The BTL Procedure (Experimental)

Statistical Computations

The model specified using the MARKER, MODEL, RANDOM, and REPEATED statements is estimated using mixed model theory, and the resulting model statistics are printed in the Model Statistics table. For more details about these calculations, see the Mixed Models Theory section in The MIXED Procedure chapter in the SAS/STAT User's Guide.

If the PARMEST statement is used, a BTL model will be fit to the input data. This section describes the formulation of the BTL model and the procedure for estimating model parameters for the given data set. The section has been adapted from Coffman et al. (2005).
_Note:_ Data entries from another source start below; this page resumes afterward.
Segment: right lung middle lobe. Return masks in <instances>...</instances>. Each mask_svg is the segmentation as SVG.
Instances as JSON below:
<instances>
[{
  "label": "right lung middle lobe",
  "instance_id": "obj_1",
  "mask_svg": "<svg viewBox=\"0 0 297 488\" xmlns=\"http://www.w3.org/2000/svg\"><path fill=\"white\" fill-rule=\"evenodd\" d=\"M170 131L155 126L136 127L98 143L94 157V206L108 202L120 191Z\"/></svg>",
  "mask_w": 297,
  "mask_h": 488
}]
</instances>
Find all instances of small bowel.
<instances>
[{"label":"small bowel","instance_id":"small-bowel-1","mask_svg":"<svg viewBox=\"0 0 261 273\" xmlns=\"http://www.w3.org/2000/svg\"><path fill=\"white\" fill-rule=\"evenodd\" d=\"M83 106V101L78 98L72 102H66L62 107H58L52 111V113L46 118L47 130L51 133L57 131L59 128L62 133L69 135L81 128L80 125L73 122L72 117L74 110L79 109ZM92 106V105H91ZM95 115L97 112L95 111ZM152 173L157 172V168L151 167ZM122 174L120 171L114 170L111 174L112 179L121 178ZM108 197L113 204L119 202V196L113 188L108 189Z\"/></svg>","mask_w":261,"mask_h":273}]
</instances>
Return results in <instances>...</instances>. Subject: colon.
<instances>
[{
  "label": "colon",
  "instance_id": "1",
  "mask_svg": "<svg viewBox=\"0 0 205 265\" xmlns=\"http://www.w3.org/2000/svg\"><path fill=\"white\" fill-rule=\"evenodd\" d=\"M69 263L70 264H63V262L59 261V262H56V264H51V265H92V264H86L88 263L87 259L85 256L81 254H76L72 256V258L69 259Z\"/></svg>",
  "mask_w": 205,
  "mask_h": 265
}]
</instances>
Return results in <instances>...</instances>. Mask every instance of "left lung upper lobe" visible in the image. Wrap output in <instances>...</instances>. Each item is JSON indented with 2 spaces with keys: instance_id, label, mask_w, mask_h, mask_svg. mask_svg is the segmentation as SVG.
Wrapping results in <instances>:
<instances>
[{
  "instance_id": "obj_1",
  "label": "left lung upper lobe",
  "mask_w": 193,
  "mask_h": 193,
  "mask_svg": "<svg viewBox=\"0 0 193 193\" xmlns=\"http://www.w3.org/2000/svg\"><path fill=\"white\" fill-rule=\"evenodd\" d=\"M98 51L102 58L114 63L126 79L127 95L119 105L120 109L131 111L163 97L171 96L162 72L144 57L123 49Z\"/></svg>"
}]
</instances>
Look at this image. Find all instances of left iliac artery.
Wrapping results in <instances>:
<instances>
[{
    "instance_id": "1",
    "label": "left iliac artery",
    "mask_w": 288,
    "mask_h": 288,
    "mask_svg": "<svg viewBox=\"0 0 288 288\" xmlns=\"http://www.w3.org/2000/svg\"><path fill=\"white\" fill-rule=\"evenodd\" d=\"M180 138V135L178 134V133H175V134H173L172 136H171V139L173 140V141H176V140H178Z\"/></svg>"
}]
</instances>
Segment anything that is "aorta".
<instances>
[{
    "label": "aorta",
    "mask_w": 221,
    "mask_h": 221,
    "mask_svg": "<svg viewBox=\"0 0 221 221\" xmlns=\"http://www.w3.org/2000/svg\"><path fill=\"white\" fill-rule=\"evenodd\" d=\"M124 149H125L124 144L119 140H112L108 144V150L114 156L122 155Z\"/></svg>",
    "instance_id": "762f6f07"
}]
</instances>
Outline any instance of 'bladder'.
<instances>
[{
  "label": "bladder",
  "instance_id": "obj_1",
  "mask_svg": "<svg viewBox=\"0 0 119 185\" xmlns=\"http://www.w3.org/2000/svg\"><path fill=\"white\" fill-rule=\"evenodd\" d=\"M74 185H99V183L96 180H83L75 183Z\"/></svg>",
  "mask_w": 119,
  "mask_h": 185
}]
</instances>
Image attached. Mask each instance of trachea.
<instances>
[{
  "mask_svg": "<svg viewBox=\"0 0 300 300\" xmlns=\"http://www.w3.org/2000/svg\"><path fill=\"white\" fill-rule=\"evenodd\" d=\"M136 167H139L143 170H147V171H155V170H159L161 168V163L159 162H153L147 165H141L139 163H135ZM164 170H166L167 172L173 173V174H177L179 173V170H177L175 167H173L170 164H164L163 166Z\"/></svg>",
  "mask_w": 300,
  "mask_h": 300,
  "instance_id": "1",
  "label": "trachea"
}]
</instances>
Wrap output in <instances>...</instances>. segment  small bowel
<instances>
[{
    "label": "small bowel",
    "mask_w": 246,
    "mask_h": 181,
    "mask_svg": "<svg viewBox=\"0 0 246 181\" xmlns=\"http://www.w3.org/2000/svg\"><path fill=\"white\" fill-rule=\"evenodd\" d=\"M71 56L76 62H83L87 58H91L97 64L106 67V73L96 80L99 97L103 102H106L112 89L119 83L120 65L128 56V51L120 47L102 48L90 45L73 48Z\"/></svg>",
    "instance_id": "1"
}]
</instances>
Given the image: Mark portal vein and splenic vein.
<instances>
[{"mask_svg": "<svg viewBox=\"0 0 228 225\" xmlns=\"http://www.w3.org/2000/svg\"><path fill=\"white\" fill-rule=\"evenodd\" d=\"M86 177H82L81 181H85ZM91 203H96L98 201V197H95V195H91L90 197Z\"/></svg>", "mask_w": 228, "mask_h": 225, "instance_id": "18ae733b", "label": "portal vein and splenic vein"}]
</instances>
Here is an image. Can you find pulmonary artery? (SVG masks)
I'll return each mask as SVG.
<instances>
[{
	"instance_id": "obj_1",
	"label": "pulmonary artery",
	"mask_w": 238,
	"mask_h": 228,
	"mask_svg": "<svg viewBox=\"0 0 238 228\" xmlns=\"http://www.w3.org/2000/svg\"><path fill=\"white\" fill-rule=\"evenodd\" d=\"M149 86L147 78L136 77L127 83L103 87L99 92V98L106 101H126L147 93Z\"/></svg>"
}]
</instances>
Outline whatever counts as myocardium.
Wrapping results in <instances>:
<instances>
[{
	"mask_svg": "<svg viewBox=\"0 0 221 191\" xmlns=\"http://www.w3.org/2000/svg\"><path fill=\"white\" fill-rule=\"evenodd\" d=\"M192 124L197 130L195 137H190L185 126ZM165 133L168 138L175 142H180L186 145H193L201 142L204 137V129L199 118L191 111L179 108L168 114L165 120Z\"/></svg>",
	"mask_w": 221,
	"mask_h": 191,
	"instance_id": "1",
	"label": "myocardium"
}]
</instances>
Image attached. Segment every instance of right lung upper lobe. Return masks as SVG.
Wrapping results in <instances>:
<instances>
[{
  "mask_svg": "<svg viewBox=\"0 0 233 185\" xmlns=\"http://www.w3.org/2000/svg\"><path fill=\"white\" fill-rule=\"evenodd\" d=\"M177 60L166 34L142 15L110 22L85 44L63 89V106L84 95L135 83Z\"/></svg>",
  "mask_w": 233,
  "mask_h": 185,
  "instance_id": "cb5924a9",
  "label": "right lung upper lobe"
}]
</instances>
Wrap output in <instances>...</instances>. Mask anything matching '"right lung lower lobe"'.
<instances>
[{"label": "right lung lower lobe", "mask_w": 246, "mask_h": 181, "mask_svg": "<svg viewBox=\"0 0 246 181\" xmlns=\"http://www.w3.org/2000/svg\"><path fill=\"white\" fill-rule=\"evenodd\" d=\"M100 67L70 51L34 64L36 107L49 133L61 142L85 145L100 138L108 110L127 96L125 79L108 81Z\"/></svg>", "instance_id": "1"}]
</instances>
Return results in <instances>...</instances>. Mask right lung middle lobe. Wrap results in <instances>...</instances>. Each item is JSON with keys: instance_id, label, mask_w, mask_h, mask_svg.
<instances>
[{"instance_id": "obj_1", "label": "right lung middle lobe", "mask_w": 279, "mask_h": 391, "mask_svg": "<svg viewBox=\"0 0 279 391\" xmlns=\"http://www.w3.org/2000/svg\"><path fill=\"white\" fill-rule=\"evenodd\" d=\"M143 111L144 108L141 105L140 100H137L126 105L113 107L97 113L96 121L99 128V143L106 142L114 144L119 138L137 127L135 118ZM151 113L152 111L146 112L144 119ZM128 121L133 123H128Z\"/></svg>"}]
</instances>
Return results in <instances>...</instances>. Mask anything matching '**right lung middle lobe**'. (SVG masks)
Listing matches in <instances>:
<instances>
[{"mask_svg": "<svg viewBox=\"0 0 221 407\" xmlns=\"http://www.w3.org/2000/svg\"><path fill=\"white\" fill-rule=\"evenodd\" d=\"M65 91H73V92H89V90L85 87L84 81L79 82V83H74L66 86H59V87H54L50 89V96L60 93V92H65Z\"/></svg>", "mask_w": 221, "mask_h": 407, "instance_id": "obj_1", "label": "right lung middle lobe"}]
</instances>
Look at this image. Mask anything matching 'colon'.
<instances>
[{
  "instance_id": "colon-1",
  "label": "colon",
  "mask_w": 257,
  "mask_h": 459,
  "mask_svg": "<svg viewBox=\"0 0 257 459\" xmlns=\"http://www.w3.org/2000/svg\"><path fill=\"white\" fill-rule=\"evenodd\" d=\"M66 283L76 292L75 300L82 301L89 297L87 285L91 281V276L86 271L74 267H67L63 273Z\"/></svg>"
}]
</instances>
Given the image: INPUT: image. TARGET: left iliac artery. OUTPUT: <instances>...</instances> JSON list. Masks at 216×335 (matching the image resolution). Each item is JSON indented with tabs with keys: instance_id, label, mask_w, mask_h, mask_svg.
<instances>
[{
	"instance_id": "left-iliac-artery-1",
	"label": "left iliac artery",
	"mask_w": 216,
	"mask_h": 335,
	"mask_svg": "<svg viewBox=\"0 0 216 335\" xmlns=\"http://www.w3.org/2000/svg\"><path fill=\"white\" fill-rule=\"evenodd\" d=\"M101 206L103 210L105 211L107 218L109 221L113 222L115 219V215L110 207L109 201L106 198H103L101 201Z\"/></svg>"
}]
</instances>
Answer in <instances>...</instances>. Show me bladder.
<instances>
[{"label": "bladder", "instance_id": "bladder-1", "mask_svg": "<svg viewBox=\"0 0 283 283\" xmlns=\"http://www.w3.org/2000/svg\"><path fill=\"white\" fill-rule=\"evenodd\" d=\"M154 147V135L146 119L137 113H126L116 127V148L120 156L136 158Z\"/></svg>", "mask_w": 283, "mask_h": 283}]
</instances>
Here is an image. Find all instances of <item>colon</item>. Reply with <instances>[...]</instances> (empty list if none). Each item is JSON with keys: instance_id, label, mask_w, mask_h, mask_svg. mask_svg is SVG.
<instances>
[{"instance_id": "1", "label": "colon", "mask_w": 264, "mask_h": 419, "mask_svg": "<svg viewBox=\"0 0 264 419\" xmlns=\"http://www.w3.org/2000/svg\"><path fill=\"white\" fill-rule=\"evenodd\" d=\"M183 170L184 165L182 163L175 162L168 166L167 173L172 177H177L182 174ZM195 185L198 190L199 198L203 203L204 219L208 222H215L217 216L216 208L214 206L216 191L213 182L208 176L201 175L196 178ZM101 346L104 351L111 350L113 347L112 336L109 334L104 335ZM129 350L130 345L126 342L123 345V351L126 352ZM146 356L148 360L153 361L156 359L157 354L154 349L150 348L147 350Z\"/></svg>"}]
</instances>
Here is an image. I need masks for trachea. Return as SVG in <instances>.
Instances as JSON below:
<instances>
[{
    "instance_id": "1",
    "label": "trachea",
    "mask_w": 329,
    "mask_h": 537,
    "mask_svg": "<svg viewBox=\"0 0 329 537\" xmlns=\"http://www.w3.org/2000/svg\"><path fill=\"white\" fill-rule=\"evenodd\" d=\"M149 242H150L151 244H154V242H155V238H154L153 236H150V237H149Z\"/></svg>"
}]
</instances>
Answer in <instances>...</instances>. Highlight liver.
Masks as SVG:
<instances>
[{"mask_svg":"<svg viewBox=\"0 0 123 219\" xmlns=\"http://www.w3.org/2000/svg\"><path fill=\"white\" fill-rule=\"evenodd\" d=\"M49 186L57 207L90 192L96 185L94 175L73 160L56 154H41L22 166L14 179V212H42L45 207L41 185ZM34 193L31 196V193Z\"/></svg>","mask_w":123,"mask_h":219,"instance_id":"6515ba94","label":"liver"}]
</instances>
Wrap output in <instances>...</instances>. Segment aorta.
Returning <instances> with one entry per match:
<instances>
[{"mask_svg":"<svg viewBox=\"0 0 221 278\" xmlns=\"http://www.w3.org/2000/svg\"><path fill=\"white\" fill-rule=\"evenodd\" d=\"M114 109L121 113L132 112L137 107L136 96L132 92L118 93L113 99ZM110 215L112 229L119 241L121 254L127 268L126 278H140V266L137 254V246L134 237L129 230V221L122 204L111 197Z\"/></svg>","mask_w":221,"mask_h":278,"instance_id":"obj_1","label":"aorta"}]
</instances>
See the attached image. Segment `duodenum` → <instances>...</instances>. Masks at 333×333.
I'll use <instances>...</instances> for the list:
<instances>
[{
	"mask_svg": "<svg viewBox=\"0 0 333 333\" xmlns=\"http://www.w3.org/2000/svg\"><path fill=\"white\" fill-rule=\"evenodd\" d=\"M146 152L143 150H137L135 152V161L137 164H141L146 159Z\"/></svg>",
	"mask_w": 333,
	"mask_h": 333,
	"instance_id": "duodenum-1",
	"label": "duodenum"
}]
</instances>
PROC BTL fits the input data to a probability model for multiple binary trait loci (Simonsen, 2004). The assumed genetic map contains alternating markers ($M_ i$) and binary trait loci ($G_ i$), with at least one marker associated with each binary trait locus: $M_1 G_1 M_2 G_2 \cdots M_ k G_ k$. One allele is fixed in backcross populations, so there are $K=2^ k$ unique marker classes or BTL $k$-locus genotypes. In an $F_ n$ population with phase unknown, each locus has three possible genotypes, giving a total of $K=3^{k}$ genotypes across the $k$ markers or BTL. The recombination rate between two loci is the probability that a crossover occurs between the loci, ranging from 0 (complete linkage) to 0.5 (no linkage). This value is represented by $r_ i$ for the loci $G_ i$ and $M_ i$, $i=1,\ldots ,k$, and $\theta _ i$ for markers $M_ i$ and $M_{i+1}$, so there are $k-1$ marker recombination parameters. Each penetrance parameter, $p_{m}$, is the probability that a binary trait is present for the $m$th BTL genotype (McIntyre, Coffman, and Doerge, 2001). Similarly, $\pi _ m$ denotes the penetrance parameter for the $m$th marker genotype.

The joint probabilities of the BTL genotypes ($G$), the marker classes ($M$), and the trait ($Y$) can be expressed in matrix form in terms of $\mathbf{r}$, $\mathbf{\theta }$, and $\mathbf{p}$, assuming no selection, interference, or mutation, as shown by Simonsen (2004). These probabilities provide a likelihood equation for $\mathbf{r}$, $\mathbf{\theta }$, and $\mathbf{p}$. From this likelihood, the maximum likelihood estimate (MLE) for $\pi _ m$, $\hat{\pi }_ m$, is given by the observed binomial proportion of individuals with marker genotype $m$ in whom the trait is present. The invariance property of MLEs (Casella and Berger, 1990) can be applied to obtain the MLE of penetrance parameters $\mathbf{p}$ as the product of $\mathbf{\hat{\pi }}$ and a function of the recombination rates $\mathbf{r}$. By entering a known set of $\mathbf{r}$ or performing a grid search over a range of possible values of $\mathbf{r}$, unique estimates of penetrance parameters $\mathbf{p}$ can be computed.